There has been a rash of articles recently saying that because the oil price has fallen, this is bullish for airlines.

There are two ways of looking at this.

A) you could expect to see oil falling as good for airlines, having an immediate effect each time the oil price moves
B) you could expect a longer lag, that once the oil price has fallen by a sizeable amount, that leads to positive performance

I am used to thinking the first way because I take a technical approach, whereas a fundamental analyst might see things the second way.

Let’s examine the evidence, showing the historical relationship between the S&P 500 Airlines Index and the oil price

S&P 500 Airlines Index and oil


The chart is split into periods, picking out a turn in either the sector index or oil.

  • Whilst the end of this sector rally has coincided with a falling oil price, much of the rally since late 2012 (blue arrow) occurred with a rising oil price
  • During the period of early 2007 to mid 2008, the oil price rose but the airline index first fell but then rallied
  • The sector fell along with a falling oil price in 2001 due to the terrorism threat but also the effect that had on broader stock market sentiment
  • The sector fell with oil in 2008 during the market crash. Again the market environment was much more important than the price of oil


There has not been a consistent correlation between the oil price and the S&P 500 Airlines Index over the last 15 years. This is the case whether you expect the stocks to react immediately (technical method) or with a delay (fundamental method).

What about if the effect of the broad market is stripped out? Next I show the relative strength of the sector against the S&P 500 Index.

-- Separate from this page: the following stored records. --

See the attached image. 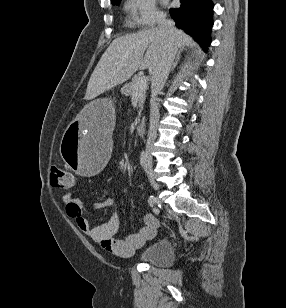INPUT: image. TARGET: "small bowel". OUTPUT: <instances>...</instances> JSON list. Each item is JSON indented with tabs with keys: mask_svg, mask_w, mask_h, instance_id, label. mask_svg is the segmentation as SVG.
Instances as JSON below:
<instances>
[{
	"mask_svg": "<svg viewBox=\"0 0 286 308\" xmlns=\"http://www.w3.org/2000/svg\"><path fill=\"white\" fill-rule=\"evenodd\" d=\"M65 211L78 229L86 234L93 242L105 251L120 257H130L134 252L142 247L144 243L155 237L159 227L158 218L148 213L144 216V225L138 231L128 234L122 239L115 238L119 228V218L115 211V201L108 197L92 205H86L76 199L71 193L63 196ZM110 210L109 218L106 222L92 227L84 213L90 210Z\"/></svg>",
	"mask_w": 286,
	"mask_h": 308,
	"instance_id": "small-bowel-1",
	"label": "small bowel"
}]
</instances>
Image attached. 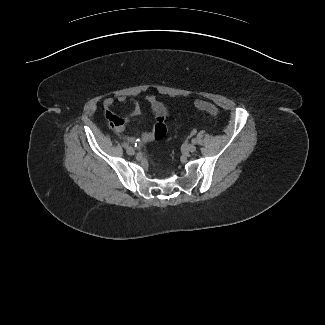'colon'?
<instances>
[{
	"instance_id": "colon-1",
	"label": "colon",
	"mask_w": 325,
	"mask_h": 325,
	"mask_svg": "<svg viewBox=\"0 0 325 325\" xmlns=\"http://www.w3.org/2000/svg\"><path fill=\"white\" fill-rule=\"evenodd\" d=\"M196 108L206 111L209 114L216 116L218 114V109L211 103L203 101V100H196L194 102Z\"/></svg>"
}]
</instances>
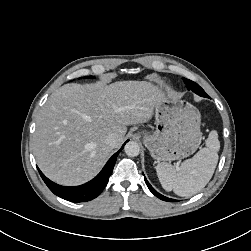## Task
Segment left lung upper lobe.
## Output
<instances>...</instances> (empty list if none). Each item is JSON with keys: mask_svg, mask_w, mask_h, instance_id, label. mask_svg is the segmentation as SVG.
<instances>
[{"mask_svg": "<svg viewBox=\"0 0 251 251\" xmlns=\"http://www.w3.org/2000/svg\"><path fill=\"white\" fill-rule=\"evenodd\" d=\"M183 80H184V83L186 84V87L188 90L193 91L194 93L198 94L199 96L209 98L208 94L197 83H195L189 79H186V78H183Z\"/></svg>", "mask_w": 251, "mask_h": 251, "instance_id": "obj_1", "label": "left lung upper lobe"}]
</instances>
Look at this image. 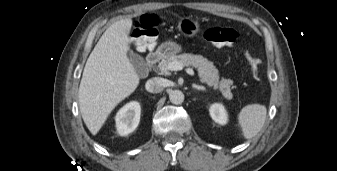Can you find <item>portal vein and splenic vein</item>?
Wrapping results in <instances>:
<instances>
[{"label":"portal vein and splenic vein","instance_id":"18ae733b","mask_svg":"<svg viewBox=\"0 0 337 171\" xmlns=\"http://www.w3.org/2000/svg\"><path fill=\"white\" fill-rule=\"evenodd\" d=\"M167 68L171 71H178L183 69V65L179 62H171L168 64ZM186 72L191 76L195 74L192 68H187Z\"/></svg>","mask_w":337,"mask_h":171}]
</instances>
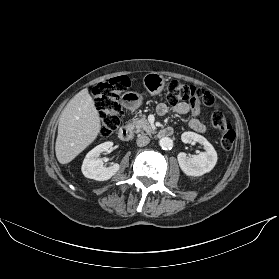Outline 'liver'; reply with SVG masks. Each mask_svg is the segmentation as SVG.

S&P 500 Airlines Index versus S&P 500 Index and oil


  • At the start of 2002, airlines had the fundamental benefit of cheap oil but they underperformed right up to the end of 2007
  • At the start of 2008, airlines started to outperform, even though oil continued to go higher
  • Within the longer period of underperformance, there are periods of inconsistency: from mid 2005 to early 2007, oil rallied then fell and the relative strength of airline stocks rallied then fell
  • Airline stocks have outperformed since late 2012 but only since summer 2014 has this been in a period when the oil price was falling


Whilst at times a low oil price leads to a period of positive performance, the long period from early 2002 (when the oil price made a low) to 2008 does not support this argument.

Other factors such as what is happening with other sectors, broad market sentiment and market shocks are more important.